PDA

View Full Version : vapoursynth.dll built with ICC16 for Windows


HolyWu
16th April 2016, 10:49
Due to the commonly used morphologic filters in core functions don't have SIMD code in them yet, we can only rely on the compiler's auto-vectorization capability. After testing I find ICC16 doing a good job of it than MSVC2015 here. The only thing needed is just adding the restrict keyword to the essential pointers.

The script used for benchmarking:

import vapoursynth as vs
import havsfunc as haf
core = vs.get_core()
core.max_cache_size = 3072

clip = core.lsmas.LibavSMASHSource(r'an 1920x1080 video.mp4')

# test1
#clip = core.std.Maximum(clip[0:1000]).std.Inflate().std.Minimum().std.Deflate()

# test2
#clip = haf.QTGMC(clip[0:500], Preset='Fast', TFF=True)

clip.set_output()


For MSVC build I get 64.63 fps for test1 and 9.47 fps for test2. For ICC build I get 131.08 fps for test1 and 12.33 fps for test2. (E3-1231 v3 @ 3.40 GHz)
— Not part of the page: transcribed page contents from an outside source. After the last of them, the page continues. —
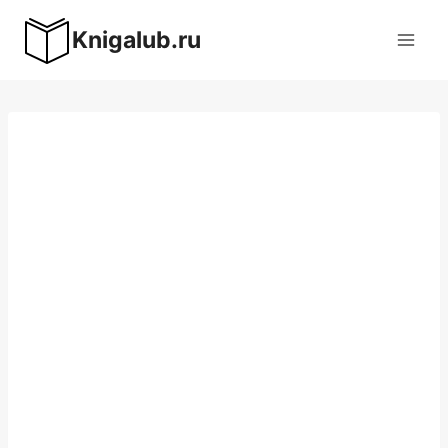
Перейти
Knigalub.ru
к
содержимому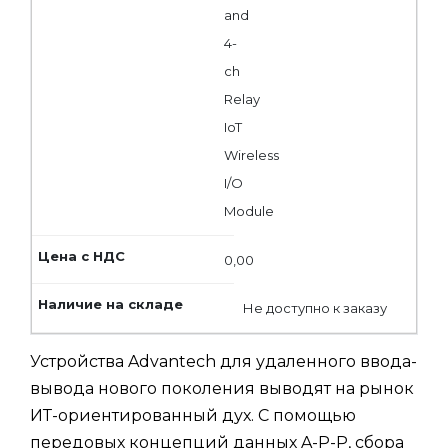
and
4-
ch
Relay
IoT
Wireless
I/O
Module
0,00
Не доступно к заказу
Устройства Advantech для удаленного ввода-
вывода нового поколения выводят на рынок
ИТ-ориентированный дух. С помощью
передовых концепций данных A-P-P, сбора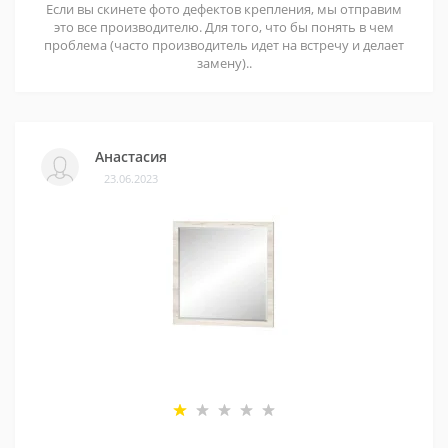
Если вы скинете фото дефектов крепления, мы отправим
это все производителю. Для того, что бы понять в чем
проблема (часто производитель идет на встречу и делает
замену)..
Анастасия
23.06.2023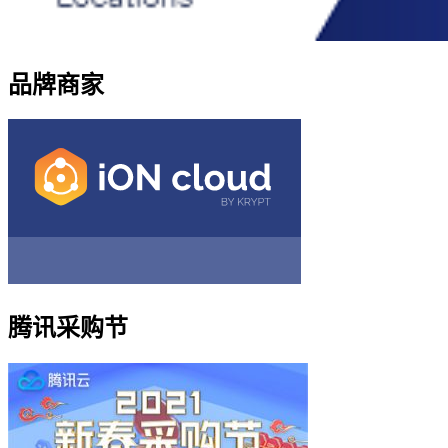
品牌商家
腾讯采购节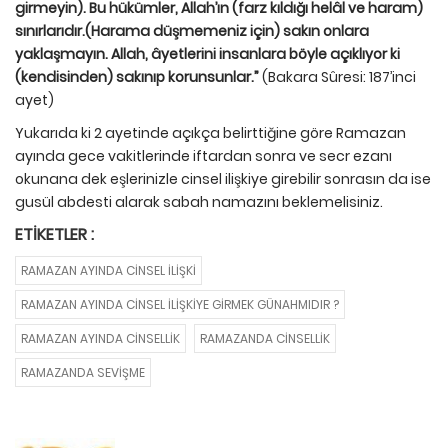
girmeyin). Bu hükümler, Allah’ın (farz kıldığı helâl ve haram)
sınırlarıdır.(Harama düşmemeniz için) sakın onlara
yaklaşmayın. Allah, âyetlerini insanlara böyle açıklıyor ki
(kendisinden) sakınıp korunsunlar.”
(Bakara Sûresi: 187’inci
ayet)
Yukarıda ki 2 ayetinde açıkça belirttiğine göre Ramazan
ayında gece vakitlerinde iftardan sonra ve secr ezanı
okunana dek eşlerinizle cinsel ilişkiye girebilir sonrasın da ise
gusül abdesti alarak sabah namazını beklemelisiniz.
ETIKETLER :
RAMAZAN AYINDA CINSEL ILIŞKI
RAMAZAN AYINDA CINSEL İLIŞKIYE GIRMEK GÜNAHMIDIR ?
RAMAZAN AYINDA CINSELLIK
RAMAZANDA CINSELLIK
RAMAZANDA SEVIŞME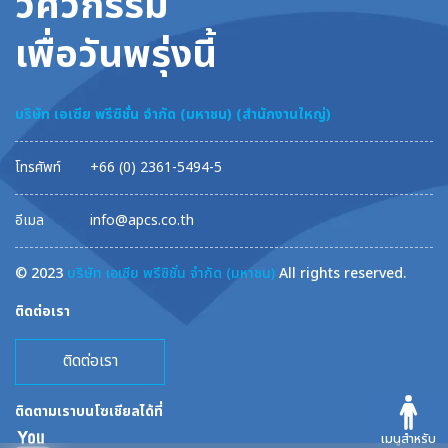
วิศวกรรม
เพื่อวันพรุ่งนี้
บริษัท เอเซีย พรีซิชั่น จำกัด (มหาชน) (สำนักงานใหญ่)
โทรศัพท์
+66 (0) 2361-5494-5
อีเมล
info@apcs.co.th
© 2023
บริษัท เอเซีย พรีซิชั่น จำกัด (มหาชน)
All rights reserved.
ติดต่อเรา
ติดต่อเรา
ติดตามเราบนโซเชียลได้ที่
เมนูสำหรับ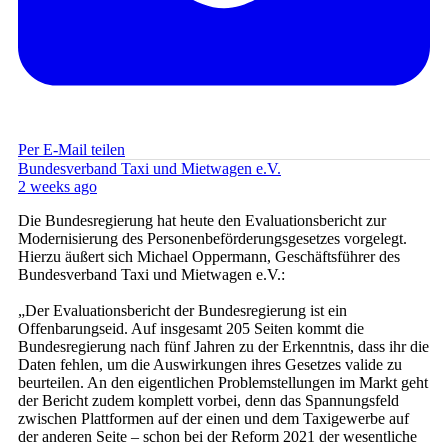
Per E-Mail teilen
Bundesverband Taxi und Mietwagen e.V.
2 weeks ago
Die Bundesregierung hat heute den Evaluationsbericht zur
Modernisierung des Personenbeförderungsgesetzes vorgelegt.
Hierzu äußert sich Michael Oppermann, Geschäftsführer des
Bundesverband Taxi und Mietwagen e.V.:
„Der Evaluationsbericht der Bundesregierung ist ein
Offenbarungseid. Auf insgesamt 205 Seiten kommt die
Bundesregierung nach fünf Jahren zu der Erkenntnis, dass ihr die
Daten fehlen, um die Auswirkungen ihres Gesetzes valide zu
beurteilen. An den eigentlichen Problemstellungen im Markt geht
der Bericht zudem komplett vorbei, denn das Spannungsfeld
zwischen Plattformen auf der einen und dem Taxigewerbe auf
der anderen Seite – schon bei der Reform 2021 der wesentliche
VapourSynth-r1754-ICC16.7z (http://www.mediafire.com/download/cl4a02g10xpi77b/VapourSynth-r1754-ICC16.7z)

In addition to the usual "C:\Program Files (x86)\VapourSynth\core<32/64>" folder, I think you need to overwrite the dll in "C:\Program Files (x86)\Python35-32\Lib\site-packages\vapoursynth" (for 32-bit) or "C:\Program Files\Python35\Lib\site-packages\vapoursynth" (for 64-bit) as well.

aegisofrime
16th April 2016, 13:07
This is great! With a real world example (QTGMC encoding with x265), I'm getting 14.53 fps on stock dll, but 16.25fps with your dll. Awesome!

asarian
16th April 2016, 19:29
Did a long real-world test with it (7 hours job): 5.94 fps vs. 5.17 fps. May not look like much, but that's a 13% increase. :)

Also, I was using QTGMC with KNLMeansCL (so it probably would have been even faster, relatively, when no GPU would have been involved at all).